[Exercise details]:
Pictures are to be left out. Return exactly the lines below from the one with "Anzeigen- und Inhaltsmessung." up to and including the one with "regelmäßig durchgeführten Rohrreinigung".

[Data for review]:

━━━

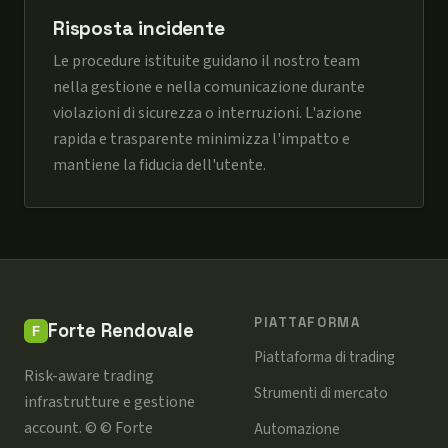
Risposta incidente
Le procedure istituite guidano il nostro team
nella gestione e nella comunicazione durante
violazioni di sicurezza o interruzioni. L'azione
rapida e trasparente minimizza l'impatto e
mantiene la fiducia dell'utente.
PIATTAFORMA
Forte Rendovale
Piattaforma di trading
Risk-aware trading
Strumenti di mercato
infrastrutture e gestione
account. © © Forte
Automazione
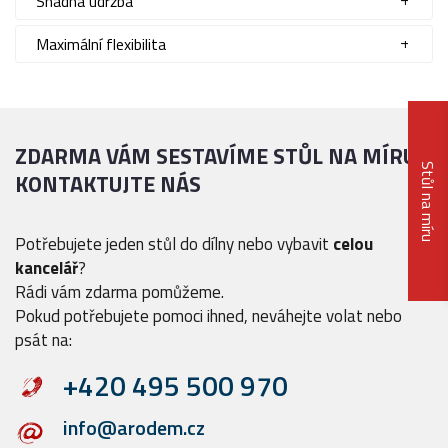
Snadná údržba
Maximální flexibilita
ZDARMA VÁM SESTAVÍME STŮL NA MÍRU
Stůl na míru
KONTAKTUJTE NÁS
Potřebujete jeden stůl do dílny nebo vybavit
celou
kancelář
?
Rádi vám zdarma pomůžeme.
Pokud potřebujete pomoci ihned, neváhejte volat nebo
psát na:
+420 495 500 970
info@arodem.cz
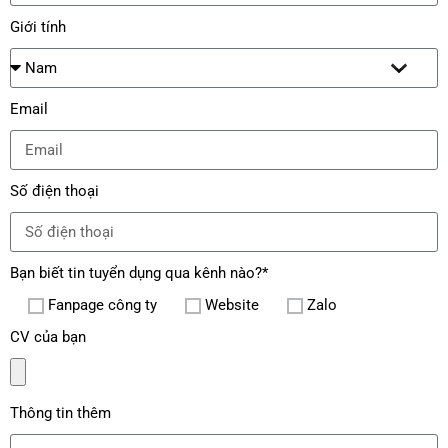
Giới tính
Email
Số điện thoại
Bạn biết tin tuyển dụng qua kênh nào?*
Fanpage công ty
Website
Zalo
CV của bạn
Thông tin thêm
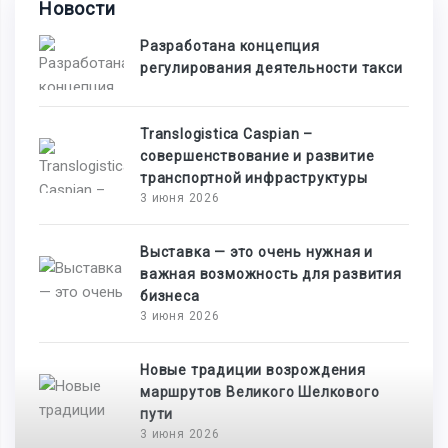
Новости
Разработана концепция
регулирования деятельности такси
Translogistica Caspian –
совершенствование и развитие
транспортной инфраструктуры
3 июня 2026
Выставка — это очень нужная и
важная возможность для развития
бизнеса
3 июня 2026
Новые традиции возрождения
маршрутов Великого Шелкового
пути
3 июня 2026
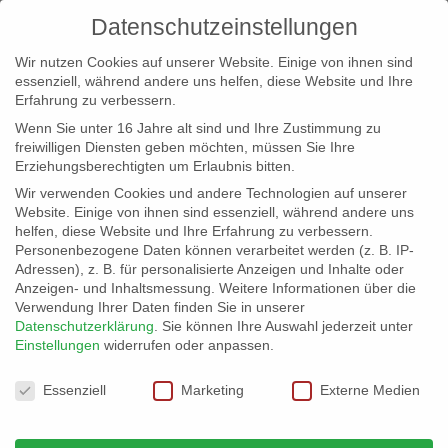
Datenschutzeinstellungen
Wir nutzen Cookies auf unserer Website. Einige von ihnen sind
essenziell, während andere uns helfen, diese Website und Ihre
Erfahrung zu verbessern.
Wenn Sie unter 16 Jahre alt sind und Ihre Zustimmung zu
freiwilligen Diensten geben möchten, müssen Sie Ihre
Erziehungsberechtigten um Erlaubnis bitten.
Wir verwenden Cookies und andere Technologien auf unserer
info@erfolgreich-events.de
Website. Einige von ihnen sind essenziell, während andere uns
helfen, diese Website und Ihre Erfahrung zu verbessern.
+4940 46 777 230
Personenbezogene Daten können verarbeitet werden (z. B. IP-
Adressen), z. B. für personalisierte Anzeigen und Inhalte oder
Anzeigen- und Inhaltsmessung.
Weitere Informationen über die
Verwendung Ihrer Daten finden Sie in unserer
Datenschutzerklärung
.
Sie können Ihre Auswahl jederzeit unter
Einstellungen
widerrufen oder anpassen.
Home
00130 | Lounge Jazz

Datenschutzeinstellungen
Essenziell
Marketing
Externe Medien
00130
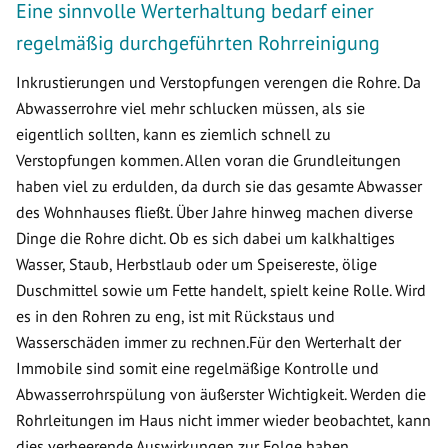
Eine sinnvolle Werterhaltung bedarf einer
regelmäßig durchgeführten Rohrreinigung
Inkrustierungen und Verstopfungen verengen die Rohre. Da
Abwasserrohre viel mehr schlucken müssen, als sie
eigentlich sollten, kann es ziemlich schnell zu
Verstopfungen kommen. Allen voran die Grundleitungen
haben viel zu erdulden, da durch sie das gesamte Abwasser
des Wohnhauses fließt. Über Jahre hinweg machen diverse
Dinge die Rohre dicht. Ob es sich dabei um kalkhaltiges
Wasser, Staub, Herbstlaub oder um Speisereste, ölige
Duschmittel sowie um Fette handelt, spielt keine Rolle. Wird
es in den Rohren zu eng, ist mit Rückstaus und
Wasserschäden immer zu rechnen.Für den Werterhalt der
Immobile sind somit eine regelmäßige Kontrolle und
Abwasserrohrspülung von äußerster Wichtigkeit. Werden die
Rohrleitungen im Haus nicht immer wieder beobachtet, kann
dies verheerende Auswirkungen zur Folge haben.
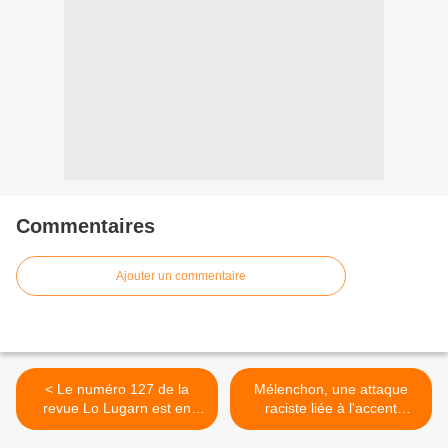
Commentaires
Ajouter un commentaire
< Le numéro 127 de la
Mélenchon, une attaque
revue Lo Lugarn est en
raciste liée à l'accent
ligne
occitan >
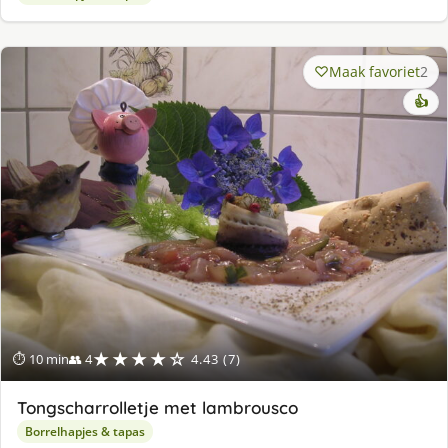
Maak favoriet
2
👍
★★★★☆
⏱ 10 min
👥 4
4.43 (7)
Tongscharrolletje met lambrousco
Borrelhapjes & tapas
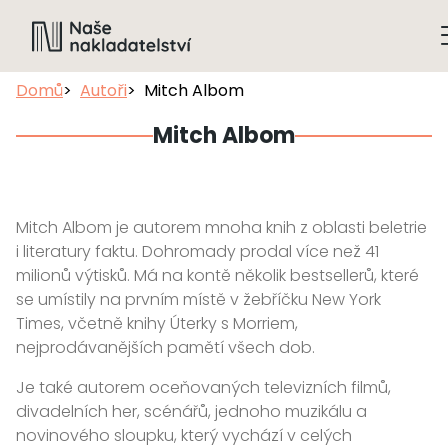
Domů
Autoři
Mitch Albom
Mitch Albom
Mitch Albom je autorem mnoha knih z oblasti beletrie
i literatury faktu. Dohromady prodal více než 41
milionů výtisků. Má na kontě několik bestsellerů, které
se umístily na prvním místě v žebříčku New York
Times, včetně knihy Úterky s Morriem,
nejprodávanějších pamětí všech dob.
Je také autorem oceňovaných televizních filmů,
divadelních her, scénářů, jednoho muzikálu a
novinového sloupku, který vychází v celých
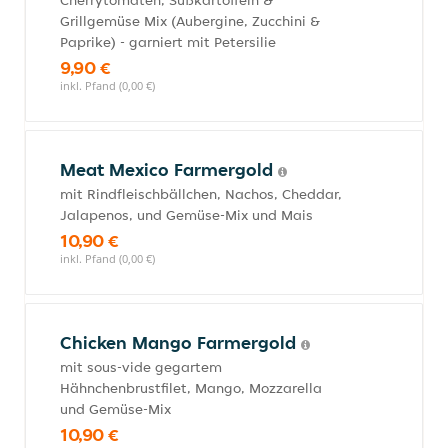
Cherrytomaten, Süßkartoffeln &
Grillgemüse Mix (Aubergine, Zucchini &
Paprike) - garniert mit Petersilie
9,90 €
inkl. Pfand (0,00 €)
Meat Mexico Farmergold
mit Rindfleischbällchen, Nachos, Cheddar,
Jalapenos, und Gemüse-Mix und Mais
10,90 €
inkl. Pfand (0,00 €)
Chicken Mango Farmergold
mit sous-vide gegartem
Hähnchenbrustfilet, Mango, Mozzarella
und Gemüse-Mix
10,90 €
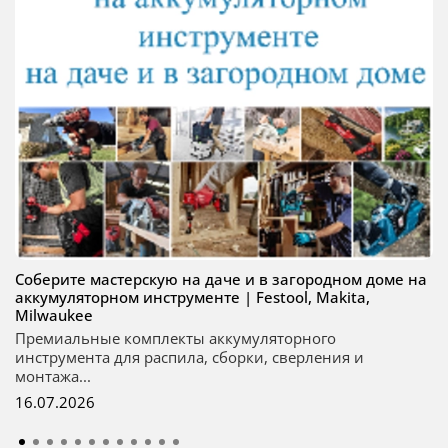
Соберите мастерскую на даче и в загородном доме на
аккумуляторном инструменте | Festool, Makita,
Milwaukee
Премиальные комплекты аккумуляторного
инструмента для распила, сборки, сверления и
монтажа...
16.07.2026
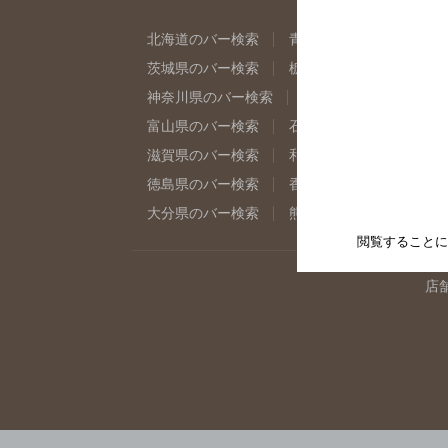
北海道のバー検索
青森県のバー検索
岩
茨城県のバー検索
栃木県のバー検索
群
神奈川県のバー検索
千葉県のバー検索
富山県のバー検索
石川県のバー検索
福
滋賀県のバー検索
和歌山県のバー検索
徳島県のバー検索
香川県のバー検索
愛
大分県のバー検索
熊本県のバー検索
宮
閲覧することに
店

━━━

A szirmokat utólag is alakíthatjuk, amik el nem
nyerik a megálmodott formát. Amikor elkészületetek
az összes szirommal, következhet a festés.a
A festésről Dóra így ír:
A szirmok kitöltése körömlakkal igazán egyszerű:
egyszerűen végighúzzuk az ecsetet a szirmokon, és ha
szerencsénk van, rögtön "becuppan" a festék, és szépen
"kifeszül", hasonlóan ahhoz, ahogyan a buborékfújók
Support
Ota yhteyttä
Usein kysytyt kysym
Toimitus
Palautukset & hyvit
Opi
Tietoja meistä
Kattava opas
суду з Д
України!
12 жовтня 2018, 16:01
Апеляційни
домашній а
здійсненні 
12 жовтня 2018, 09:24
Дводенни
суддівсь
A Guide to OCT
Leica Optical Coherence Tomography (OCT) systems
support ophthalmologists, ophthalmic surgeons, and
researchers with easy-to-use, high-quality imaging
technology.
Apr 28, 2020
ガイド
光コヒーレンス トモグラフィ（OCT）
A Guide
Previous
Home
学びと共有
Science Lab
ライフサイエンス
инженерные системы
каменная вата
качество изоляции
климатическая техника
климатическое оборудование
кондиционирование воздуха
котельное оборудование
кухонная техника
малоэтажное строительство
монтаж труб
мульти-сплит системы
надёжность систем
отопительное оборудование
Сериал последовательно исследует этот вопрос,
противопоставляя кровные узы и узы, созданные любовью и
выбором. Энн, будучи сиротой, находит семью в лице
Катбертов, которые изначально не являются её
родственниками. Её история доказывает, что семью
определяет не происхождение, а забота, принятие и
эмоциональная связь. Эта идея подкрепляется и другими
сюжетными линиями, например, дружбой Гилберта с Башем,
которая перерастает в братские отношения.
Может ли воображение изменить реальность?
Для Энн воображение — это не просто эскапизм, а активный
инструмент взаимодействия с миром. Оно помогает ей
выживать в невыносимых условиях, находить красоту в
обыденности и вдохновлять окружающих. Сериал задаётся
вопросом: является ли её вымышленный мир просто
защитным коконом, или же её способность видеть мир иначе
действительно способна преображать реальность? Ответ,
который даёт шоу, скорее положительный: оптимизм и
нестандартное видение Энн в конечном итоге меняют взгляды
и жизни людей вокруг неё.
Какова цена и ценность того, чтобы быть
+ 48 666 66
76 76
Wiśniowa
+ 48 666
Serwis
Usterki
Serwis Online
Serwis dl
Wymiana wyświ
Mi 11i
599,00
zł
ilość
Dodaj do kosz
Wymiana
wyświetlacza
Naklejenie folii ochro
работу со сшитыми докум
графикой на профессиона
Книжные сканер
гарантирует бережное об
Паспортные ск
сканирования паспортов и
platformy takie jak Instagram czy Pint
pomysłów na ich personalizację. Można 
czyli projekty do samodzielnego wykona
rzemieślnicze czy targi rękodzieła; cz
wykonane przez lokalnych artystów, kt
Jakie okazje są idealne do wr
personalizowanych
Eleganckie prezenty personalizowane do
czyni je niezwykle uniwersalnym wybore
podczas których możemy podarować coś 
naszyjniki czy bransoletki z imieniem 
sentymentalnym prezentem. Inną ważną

━━━

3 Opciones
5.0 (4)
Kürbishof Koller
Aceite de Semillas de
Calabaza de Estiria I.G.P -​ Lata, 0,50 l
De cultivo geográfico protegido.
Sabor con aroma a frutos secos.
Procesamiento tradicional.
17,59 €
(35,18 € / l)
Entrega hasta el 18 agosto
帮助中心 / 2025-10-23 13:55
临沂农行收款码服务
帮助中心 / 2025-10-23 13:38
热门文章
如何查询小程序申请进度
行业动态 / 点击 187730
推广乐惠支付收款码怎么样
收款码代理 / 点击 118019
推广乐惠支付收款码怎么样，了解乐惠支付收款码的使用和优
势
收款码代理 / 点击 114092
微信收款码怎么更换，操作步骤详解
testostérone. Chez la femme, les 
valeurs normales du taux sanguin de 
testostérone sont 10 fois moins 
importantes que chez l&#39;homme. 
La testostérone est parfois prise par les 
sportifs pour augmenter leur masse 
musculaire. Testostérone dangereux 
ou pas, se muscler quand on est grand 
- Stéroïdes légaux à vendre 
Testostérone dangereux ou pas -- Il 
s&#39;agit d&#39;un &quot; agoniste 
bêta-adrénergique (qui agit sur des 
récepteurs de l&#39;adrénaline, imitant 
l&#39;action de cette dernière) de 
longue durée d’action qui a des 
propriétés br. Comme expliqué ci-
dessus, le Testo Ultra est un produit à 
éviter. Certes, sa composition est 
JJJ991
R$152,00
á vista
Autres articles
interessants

━━━

[Response]:
Anzeigen- und Inhaltsmessung.
Weitere Informationen über die
Verwendung Ihrer Daten finden Sie in unserer
Datenschutzerklärung
.
Sie können Ihre Auswahl jederzeit unter
Einstellungen
widerrufen oder anpassen.
Home
00130 | Lounge Jazz

Datenschutzeinstellungen
Essenziell
Marketing
Externe Medien
00130
Eine sinnvolle Werterhaltung bedarf einer
regelmäßig durchgeführten Rohrreinigung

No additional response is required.